#### [Your objective]
All of the data should be repeated exactly; pictures are not part of the copy.

#### [Data segment]

■ ■ ■ ■ ■ ■ ■

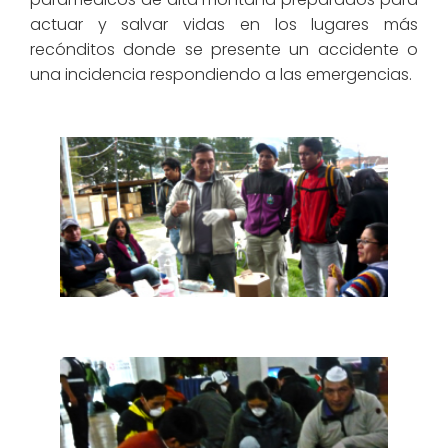
actuar y salvar vidas en los lugares más
recónditos donde se presente un accidente o
una incidencia respondiendo a las emergencias.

■ ■ ■ ■ ■ ■ ■

#### [Written response]
actuar y salvar vidas en los lugares más
recónditos donde se presente un accidente o
una incidencia respondiendo a las emergencias.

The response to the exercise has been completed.